Each line holding the string "系统语言" is to be copied from the data.
━━━━━━━━━━━━━━━━
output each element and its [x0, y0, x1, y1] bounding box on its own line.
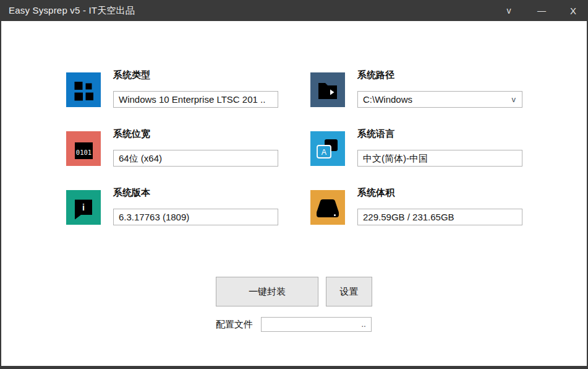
field-value: C:\Windows — [363, 94, 412, 105]
language-icon: A — [310, 131, 345, 166]
info-bubble-icon: i — [66, 190, 101, 225]
field-label: 系统路径 — [357, 69, 522, 80]
config-file-input[interactable]: .. — [261, 317, 372, 332]
titlebar-dropdown-button[interactable]: v — [498, 0, 519, 21]
icon-letter-a: A — [322, 148, 327, 157]
field-system-bitness: 0101 系统位宽 64位 (x64) — [66, 128, 278, 166]
window-title: Easy Sysprep v5 - IT天空出品 — [9, 5, 135, 17]
field-system-version: i 系统版本 6.3.17763 (1809) — [66, 187, 278, 225]
field-value: Windows 10 Enterprise LTSC 201 .. — [119, 94, 265, 105]
browse-button[interactable]: .. — [361, 318, 366, 330]
field-value: 6.3.17763 (1809) — [119, 212, 189, 222]
system-language-input[interactable]: 中文(简体)-中国 — [357, 150, 522, 167]
icon-info-i: i — [82, 202, 85, 212]
hard-drive-icon — [310, 190, 345, 225]
system-version-input[interactable]: 6.3.17763 (1809) — [113, 209, 278, 225]
config-file-label: 配置文件 — [216, 319, 253, 331]
folder-arrow-icon — [310, 72, 345, 107]
apps-grid-icon — [66, 72, 101, 107]
field-system-path: 系统路径 C:\Windows v — [310, 69, 522, 107]
app-window: Easy Sysprep v5 - IT天空出品 v — X 系统类型 — [0, 0, 588, 369]
field-system-type: 系统类型 Windows 10 Enterprise LTSC 201 .. — [66, 69, 278, 107]
config-file-row: 配置文件 .. — [216, 317, 372, 332]
field-label: 系统体积 — [357, 187, 522, 198]
field-value: 229.59GB / 231.65GB — [363, 212, 454, 222]
field-label: 系统位宽 — [113, 128, 278, 139]
one-click-package-button[interactable]: 一键封装 — [216, 277, 318, 306]
close-button[interactable]: X — [563, 0, 584, 21]
field-value: 中文(简体)-中国 — [363, 153, 428, 163]
chevron-down-icon[interactable]: v — [512, 92, 516, 107]
main-panel: 系统类型 Windows 10 Enterprise LTSC 201 .. — [1, 21, 587, 366]
binary-window-icon: 0101 — [66, 131, 101, 166]
icon-binary-text: 0101 — [76, 149, 92, 156]
system-type-input[interactable]: Windows 10 Enterprise LTSC 201 .. — [113, 91, 278, 108]
field-label: 系统版本 — [113, 187, 278, 198]
field-value: 64位 (x64) — [119, 153, 162, 163]
system-path-combobox[interactable]: C:\Windows v — [357, 91, 522, 108]
action-buttons: 一键封装 设置 — [216, 277, 372, 306]
settings-button[interactable]: 设置 — [326, 277, 372, 306]
minimize-button[interactable]: — — [531, 0, 552, 21]
field-label: 系统类型 — [113, 69, 278, 80]
system-info-grid: 系统类型 Windows 10 Enterprise LTSC 201 .. — [66, 69, 522, 225]
system-volume-input[interactable]: 229.59GB / 231.65GB — [357, 209, 522, 225]
field-system-language: A 系统语言 中文(简体)-中国 — [310, 128, 522, 166]
system-bitness-input[interactable]: 64位 (x64) — [113, 150, 278, 167]
field-system-volume: 系统体积 229.59GB / 231.65GB — [310, 187, 522, 225]
field-label: 系统语言 — [357, 128, 522, 139]
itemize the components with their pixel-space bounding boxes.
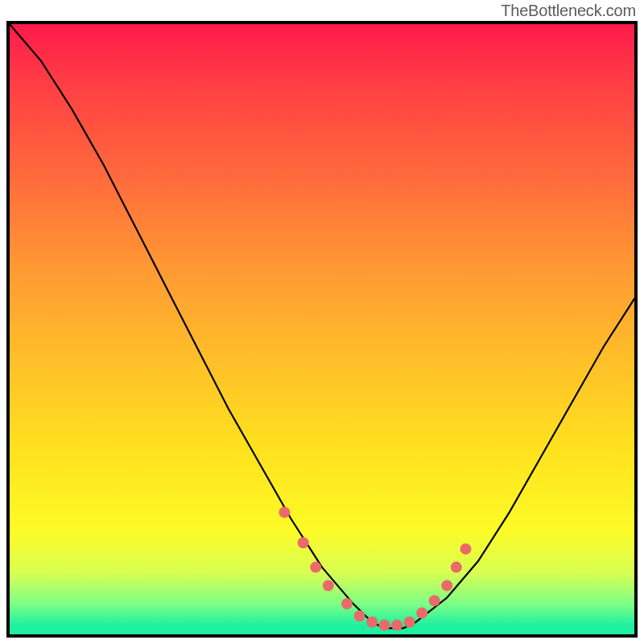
marker-dot	[341, 598, 353, 609]
marker-dot	[429, 595, 440, 606]
marker-dot	[404, 617, 415, 628]
marker-dot	[310, 562, 321, 573]
marker-dot	[451, 562, 462, 573]
marker-dot	[298, 537, 309, 548]
marker-dot	[441, 580, 452, 591]
marker-dot	[279, 506, 290, 518]
chart-frame	[6, 21, 638, 638]
chart-overlay-svg	[10, 24, 634, 634]
watermark-text: TheBottleneck.com	[501, 2, 636, 20]
bottleneck-curve	[10, 24, 634, 628]
marker-dot	[416, 608, 427, 619]
marker-dot	[354, 610, 365, 621]
marker-dot	[323, 580, 334, 591]
marker-dot	[379, 620, 390, 631]
marker-dot	[460, 543, 472, 555]
marker-dot	[391, 620, 402, 631]
marker-group	[279, 506, 471, 630]
marker-dot	[366, 617, 378, 628]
━━━━━━━━━━━━━━━━
Solution to this exercise —
field-system-language: A 系统语言 中文(简体)-中国 — [310, 128, 522, 166]
field-label: 系统语言 — [357, 128, 522, 139]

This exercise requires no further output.